Who knows what was going through the mind of Brandie the Siberian husky on that fateful walk in early May. Perhaps she saw Jack, the toy poodle, as prey. Perhaps, as her owners maintain, she saw him as a threat. Whatever the trigger, the Brandie bit and killed the poodle, thus marking this particular husky as a "Dangerous Dog."

You see, Brandie and her family reside in Broward County, Florida. Unlike most of the state where a dog must commit two offenses before being deemed dangerous, Broward has a "one-strike, you're out" ordinance. The law states:

"A Dangerous Dog is a dog that has done the following:

  • A dog that when unprovoked approaches a person in a menacing fashion or with an attack attitude.
  • A dog that has killed or caused the death of a domestic animal in one incident, while off the owners or keepers property.
  • Has aggressively bitten, attacked, endangered, killed or inflicted severe injury on a human being on public or private property.
  • Has been used primarily or in part for the purpose of dog fighting"

 Since the incident happened while Brandie was being walked, it falls into the second category. And when a dog in Broward County is labeled a "Dangerous Dog", she must by put down.

Brandie's owners and Jack's owners dispute exactly what happened.

Susie Salemeh, Jack's owner, says that Brandie lunged into the yard and killed Jack. Roshelle Singer, who was walking Brandie, counters that they never entered Salemeh's yard and that Jack attacked Brandie, who reacted in self defense.

Both owners are, very obviously, heartbroken. "We loved this little dog. He was a family member," Salemeh was quoted as saying in a May 13, 2010 article on

Lon Lipsky, Brandie's owner, is likewise horrified at the prospect of his own beloved pet being put to death. He has started a campaign to have her removed from "death row" and to have the Broward County ordinance changed. Brandie now has a petition on, a Facebook page and a Twitter page.

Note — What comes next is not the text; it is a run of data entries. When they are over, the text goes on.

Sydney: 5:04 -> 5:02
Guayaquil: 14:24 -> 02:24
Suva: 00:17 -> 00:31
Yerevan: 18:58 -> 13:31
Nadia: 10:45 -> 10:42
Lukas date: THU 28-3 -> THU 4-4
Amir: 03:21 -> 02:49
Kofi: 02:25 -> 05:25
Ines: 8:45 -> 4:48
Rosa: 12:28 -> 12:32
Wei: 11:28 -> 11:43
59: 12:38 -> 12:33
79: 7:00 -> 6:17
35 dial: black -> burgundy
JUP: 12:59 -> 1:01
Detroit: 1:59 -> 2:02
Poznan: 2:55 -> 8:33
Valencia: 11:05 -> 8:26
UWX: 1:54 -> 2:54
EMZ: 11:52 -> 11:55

A recent court hearing officially sentenced Brandie to death, although her owners say they plan to appeal the decision. The dog's plight has received an outpouring of support from the canine community and Siberian husky fanciers in particular.

Those who know Siberian huskies will testify that they are, by nature, non-aggressive - especially towards humans. In fact, most guides for Siberian owners warn that, despite their vaguely wolf-like appearance, it would be a mistake to employ them as a guard dog. With their friendly nature they would greet a burgler as a newfound friend! These guides also warn of the Siberian's strong prey drive. Meaning that small animals such as rabbits, squirrels and even cats in some cases may look like potential meals. But this prey drive doesn't make them dangerous dogs.

One has to wonder what would happen if a dog killed somebody's pet hamster in Broward County. Would this qualify as a dog killing a "domestic animal"? Would that dog's owners be forced to put him down too?

And who is to decide what constitutes a dog "approaching another person in a menacing fashion"? Does this mean that if you are walking your dog and she excitedly pulls towards someone, your dog could be deemed dangerous?

The debate continues. And while it does so, Brandie the husky sits in the canine version of death row, unaware of her potential fate. Unaware that she, a notoriously friendly breed of dog, has been placed in the same category of a dog that has "aggressively bitten, attacked, endangered, killed or inflicted severe injury on a human being."